### INFORMATION SUPPLIED

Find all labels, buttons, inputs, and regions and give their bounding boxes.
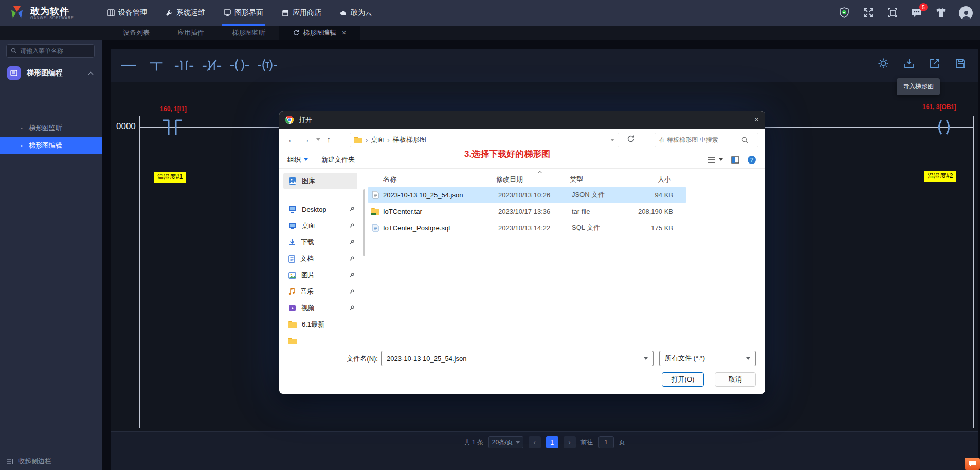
goto-page-input[interactable]: 1 — [598, 436, 614, 448]
add-timer-coil-button[interactable] — [257, 55, 278, 76]
open-button[interactable]: 打开(O) — [662, 372, 704, 387]
fullscreen-icon[interactable] — [862, 7, 875, 19]
folder-icon — [354, 137, 362, 143]
refresh-icon[interactable] — [293, 30, 299, 36]
settings-gear-icon[interactable] — [877, 57, 890, 69]
pagination-bar: 共 1 条 20条/页 ‹ 1 › 前往 1 页 — [111, 436, 978, 448]
dialog-sidebar-item-pictures[interactable]: 图片 — [279, 267, 361, 283]
page-size-select[interactable]: 20条/页 — [488, 436, 523, 448]
dialog-sidebar-item-documents[interactable]: 文档 — [279, 250, 361, 267]
prev-page-button[interactable]: ‹ — [529, 436, 541, 448]
help-icon[interactable]: ? — [748, 156, 756, 164]
pin-icon[interactable] — [349, 207, 354, 212]
add-nc-contact-button[interactable] — [202, 55, 222, 76]
no-contact-element[interactable] — [156, 118, 188, 137]
column-header-name[interactable]: 名称 — [368, 175, 496, 184]
tab-app-plugins[interactable]: 应用插件 — [164, 26, 218, 40]
user-avatar[interactable] — [959, 6, 973, 20]
tab-device-list[interactable]: 设备列表 — [109, 26, 164, 40]
menu-search-input[interactable] — [20, 47, 87, 55]
menu-search[interactable] — [6, 44, 95, 58]
pin-icon[interactable] — [349, 223, 354, 228]
column-header-size[interactable]: 大小 — [625, 175, 671, 184]
column-header-type[interactable]: 类型 — [570, 175, 625, 184]
breadcrumb-separator: › — [366, 136, 368, 144]
sidebar-group-ladder-programming[interactable]: 梯形图编程 — [0, 63, 102, 83]
import-ladder-icon[interactable] — [903, 57, 915, 69]
tab-ladder-editor[interactable]: 梯形图编辑 × — [279, 26, 360, 40]
dialog-close-icon[interactable]: × — [754, 115, 759, 124]
pin-icon[interactable] — [349, 305, 354, 311]
collapse-sidebar-button[interactable]: 收起侧边栏 — [0, 457, 102, 466]
sidebar-item-ladder-editor[interactable]: 梯形图编辑 — [0, 137, 102, 154]
dialog-search-input[interactable] — [659, 136, 741, 143]
nav-system-ops[interactable]: 系统运维 — [166, 0, 205, 26]
file-row-tar[interactable]: IoTCenter.tar 2023/10/17 13:36 tar file … — [368, 204, 686, 219]
breadcrumb-folder[interactable]: 样板梯形图 — [393, 135, 426, 144]
logo-subtitle: GANWEI SOFTWARE — [30, 16, 74, 20]
dialog-sidebar-item-6-1-latest[interactable]: 6.1最新 — [279, 316, 361, 333]
back-arrow-icon[interactable]: ← — [287, 135, 296, 144]
save-icon[interactable] — [954, 57, 967, 69]
history-chevron-icon[interactable] — [316, 138, 320, 141]
capture-frame-icon[interactable] — [886, 7, 899, 19]
add-vertical-line-button[interactable] — [146, 55, 167, 76]
tab-close-icon[interactable]: × — [342, 29, 346, 37]
add-coil-button[interactable] — [229, 55, 250, 76]
file-row-sql[interactable]: IoTCenter_Postgre.sql 2023/10/13 14:22 S… — [368, 220, 686, 236]
pin-icon[interactable] — [349, 240, 354, 245]
column-header-date[interactable]: 修改日期 — [496, 175, 570, 184]
dialog-sidebar-item-music[interactable]: 音乐 — [279, 283, 361, 300]
view-mode-button[interactable] — [707, 156, 723, 164]
nav-graphic-interface[interactable]: 图形界面 — [224, 0, 263, 26]
dialog-sidebar-item-desktop-en[interactable]: Desktop — [279, 201, 361, 218]
monitor-icon — [224, 9, 231, 16]
next-page-button[interactable]: › — [564, 436, 576, 448]
dialog-sidebar-item-gallery[interactable]: 图库 — [283, 173, 357, 189]
tab-label: 梯形图监听 — [232, 28, 265, 38]
refresh-icon[interactable] — [627, 135, 635, 144]
messages-icon[interactable]: 5 — [911, 7, 923, 19]
new-folder-label: 新建文件夹 — [321, 155, 355, 165]
dialog-sidebar-item-videos[interactable]: 视频 — [279, 300, 361, 316]
up-arrow-icon[interactable]: ↑ — [326, 135, 331, 144]
file-row-json[interactable]: 2023-10-13 10_25_54.json 2023/10/13 10:2… — [368, 187, 686, 203]
sidebar-scrollbar[interactable] — [363, 189, 365, 256]
forward-arrow-icon[interactable]: → — [302, 135, 310, 144]
add-no-contact-button[interactable] — [174, 55, 194, 76]
security-shield-icon[interactable] — [838, 7, 850, 19]
pin-icon[interactable] — [349, 273, 354, 278]
sidebar-item-ladder-monitor[interactable]: 梯形图监听 — [0, 119, 102, 137]
floating-chat-widget[interactable] — [965, 458, 980, 470]
pin-icon[interactable] — [349, 289, 354, 294]
dialog-sidebar-item-downloads[interactable]: 下载 — [279, 234, 361, 250]
nav-ganwei-cloud[interactable]: 敢为云 — [340, 0, 372, 26]
address-chevron-icon[interactable] — [610, 139, 614, 141]
preview-pane-button[interactable] — [731, 156, 739, 164]
contact-tag[interactable]: 温湿度#1 — [154, 172, 186, 183]
cancel-button[interactable]: 取消 — [715, 372, 756, 387]
export-ladder-icon[interactable] — [929, 57, 941, 69]
file-type: SQL 文件 — [572, 223, 627, 232]
json-file-icon — [368, 191, 383, 199]
dialog-title-bar[interactable]: 打开 × — [279, 111, 765, 129]
dialog-sidebar-item-desktop[interactable]: 桌面 — [279, 218, 361, 234]
filename-combobox[interactable]: 2023-10-13 10_25_54.json — [381, 351, 654, 366]
coil-tag[interactable]: 温湿度#2 — [924, 171, 956, 182]
nav-app-store[interactable]: 应用商店 — [282, 0, 321, 26]
file-open-dialog: 打开 × ← → ↑ › 桌面 › 样板梯形图 组织 新建文件夹 — [279, 111, 765, 394]
theme-shirt-icon[interactable] — [935, 7, 947, 19]
add-horizontal-line-button[interactable] — [118, 55, 139, 76]
new-folder-button[interactable]: 新建文件夹 — [321, 155, 355, 165]
dialog-sidebar-item-partial[interactable] — [279, 333, 361, 344]
tab-ladder-monitor[interactable]: 梯形图监听 — [218, 26, 279, 40]
filetype-combobox[interactable]: 所有文件 (*.*) — [659, 351, 756, 366]
organize-button[interactable]: 组织 — [287, 155, 308, 165]
nav-device-management[interactable]: 设备管理 — [107, 0, 147, 26]
current-page-button[interactable]: 1 — [546, 436, 558, 448]
dialog-search-box[interactable] — [655, 133, 758, 147]
breadcrumb-desktop[interactable]: 桌面 — [371, 135, 384, 144]
address-bar[interactable]: › 桌面 › 样板梯形图 — [350, 133, 619, 147]
pin-icon[interactable] — [349, 256, 354, 261]
coil-element[interactable] — [933, 118, 955, 137]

######

AIM OF THE TASK -
The answer consists of the lines above that include the word "样板梯形图", each copied exactly.

YOUR RESPONSE -
breadcrumb-folder[interactable]: 样板梯形图 — [393, 135, 426, 144]
file-open-dialog: 打开 × ← → ↑ › 桌面 › 样板梯形图 组织 新建文件夹 — [279, 111, 765, 394]
address-bar[interactable]: › 桌面 › 样板梯形图 — [350, 133, 619, 147]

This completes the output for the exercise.